Nyctalopia begins in the first and second decades of age (usually of mild and slowly progressive nature) and possible restriction of peripheral field vision. Visual acuity is usually preserved in the early stages but may decrease primarily from foveal involvement or secondarily from cystoid macular edema or cataracts. Blindness usually occurs in most untreated patients in the fifth decade of life.

41.1.2 Exam Findings

The fundus shows peripheral small, geographic, sharply demarcated enlarging and merging scalloped areas of atrophy of the RPE and choriocapillaris during the earlier and intermediate stages and a tendency for pigment clumping to occur at the margins of such lesions. Occasional patients have peripapillary atrophic lesions that progress in size in a similar way that progressive lesions do. Atrophy begins in midperipheral and peripheral areas, in a garland-shaped fashion, and then coalesces and progresses centrally and peripherally. In advanced stages, the disease involves the entire fundus, with relative sparing of the macula. The optic disc and retinal arterioles usually are normal until the late stages of the disease (▶ Fig. 41.1). Posterior vitreous detachment, epiretinal membranes, macular hole, choroidal neovascularization (CNV), and cystoid macular edema have been observed. Moderate to severe myopia is found in most patients. Posterior subcapsular cataracts generally appear in the second decade of life. Extraocular manifestations have rarely been associated with GA. The most common are electromyographic abnormalities, although very few patients complain of slight muscle weakness. Electroencephalograms or electrocardiograms also may be abnormal in some patients.
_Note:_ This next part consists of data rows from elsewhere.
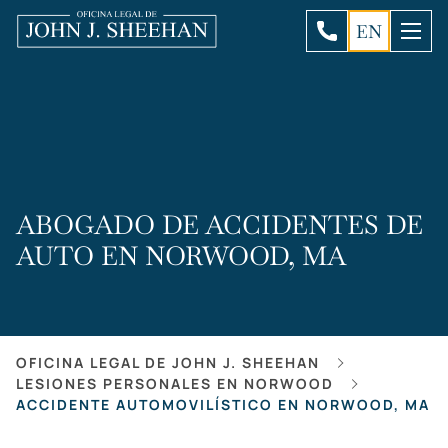
EN
ABOGADO DE ACCIDENTES DE
AUTO EN NORWOOD, MA
OFICINA LEGAL DE JOHN J. SHEEHAN
LESIONES PERSONALES EN NORWOOD
ACCIDENTE AUTOMOVILÍSTICO EN NORWOOD, MA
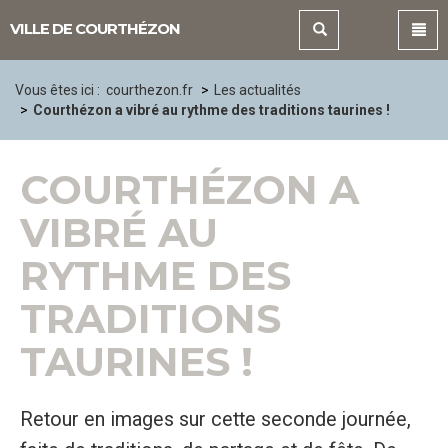
Panneau de gestion des cookies
VILLE DE COURTHÉZON
Vous êtes ici :
courthezon.fr
Les actualités
Courthézon a vibré au rythme des traditions taurines !
COURTHÉZON A
VIBRÉ AU
RYTHME DES
TRADITIONS
TAURINES !
Retour en images sur cette seconde journée,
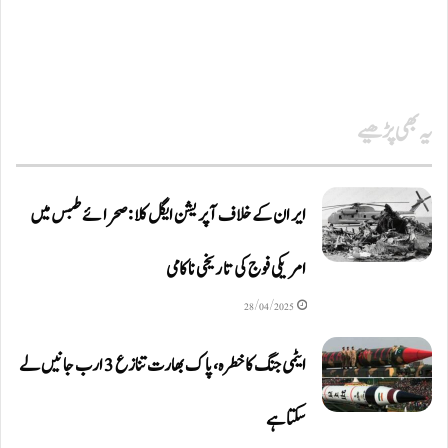
یہ بھی پڑھیے
ایران کے خلاف آپریشن ایگل کلا: صحرائے طبس میں
امریکی فوج کی تاریخی ناکامی
28/04/2025
ایٹمی جنگ کا خطرہ، پاک بھارت تنازع 3 ارب جانیں لے
سکتا ہے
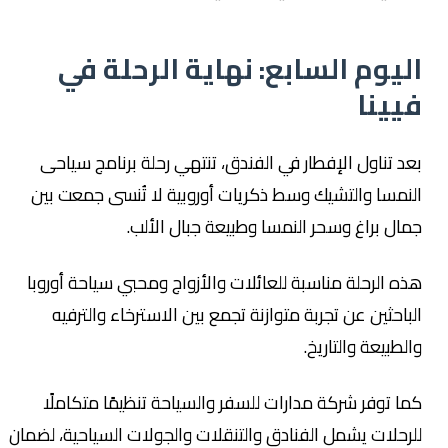
اليوم السابع: نهاية الرحلة في
فيينا
بعد تناول الإفطار في الفندق، تنتهي رحلة برنامج سياحى
النمسا والتشيك وسط ذكريات أوروبية لا تُنسى جمعت بين
جمال براغ وسحر النمسا وطبيعة جبال الألب.
هذه الرحلة مناسبة للعائلات والأزواج ومحبي سياحة أوروبا
الباحثين عن تجربة متوازنة تجمع بين الاسترخاء والترفيه
والطبيعة والتاريخ.
كما توفر شركة مدارات للسفر والسياحة تنظيمًا متكاملًا
للرحلات يشمل الفنادق والتنقلات والجولات السياحية، لضمان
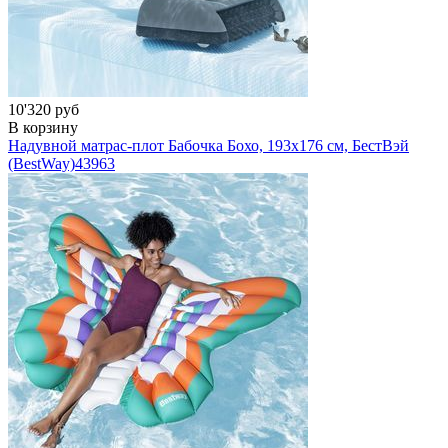
10'320 руб
В корзину
Надувной матрас-плот Бабочка Бохо, 193х176 см, БестВэй
(BestWay)
43963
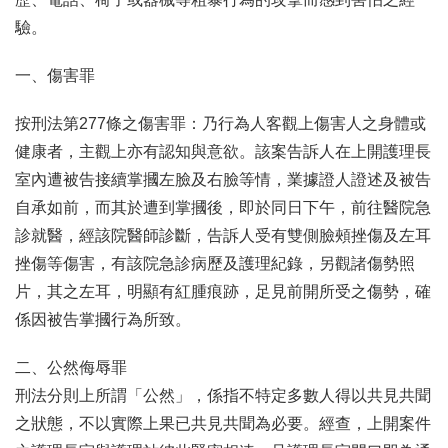
驗。
一、傷害罪
按刑法第277條之傷害罪：乃行為人客觀上傷害人之身體或
健康者，主觀上亦有認知與意欲。該案告訴人在上開護理長
室內遭被告接續掌摑左臉及右臉等情，業據證人證述及被告
自承如前，而其於遭到掌摑後，即於同日下午，前往醫院急
診就醫，經該院醫師診斷，告訴人受有雙側臉頰挫傷及左耳
挫傷等傷害，有該院急診病歷及護理紀錄，另觀諸傷勢照
片，其之左耳，明顯有紅腫痕跡，足見前開所受之傷勢，確
係因被告掌摑行為所致。
二、公然侮辱罪
刑法分則上所謂「公然」，係指不特定多數人得以共見共聞
之狀態，不以實際上果已共見共聞為必要。經查，上開案件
41.2 Key Diagnostic Tests and Findings

41.2.1 Optical Coherence Tomography

A fundamental tool to detect macular defects that are difficult to define with ophthalmoscopy. Hyporeflective cystic spaces secondary to macular edema (▶ Fig. 41.2), macular hole, epiretinal membrane, or vitreomacular traction have been described. Hyperreflective deposits could be seen in inner retinal layers, suggesting the gliotic response to ongoing cell death. Interestingly, in older GA patients, outer retinal tubulation corresponding to the arrangement of degenerating photoreceptor cells may be present.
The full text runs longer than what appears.